** Supplied material follows **
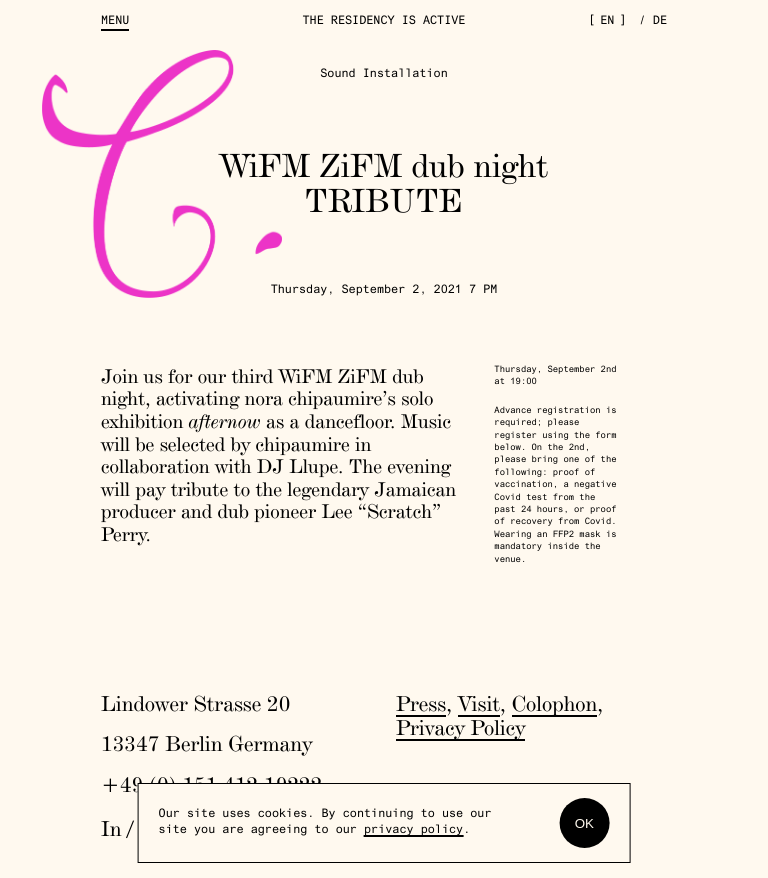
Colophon (555, 704)
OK (584, 823)
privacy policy (413, 831)
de (660, 22)
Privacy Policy (460, 728)
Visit (479, 704)
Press (421, 704)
** End of Supplied material **
▶ _Exercise_: In your copy, omit the pictures and restate every line of the data word for word.

▶ _Answer_:
Colophon (555, 704)
OK (584, 823)
privacy policy (413, 831)
de (660, 22)
Privacy Policy (460, 728)
Visit (479, 704)
Press (421, 704)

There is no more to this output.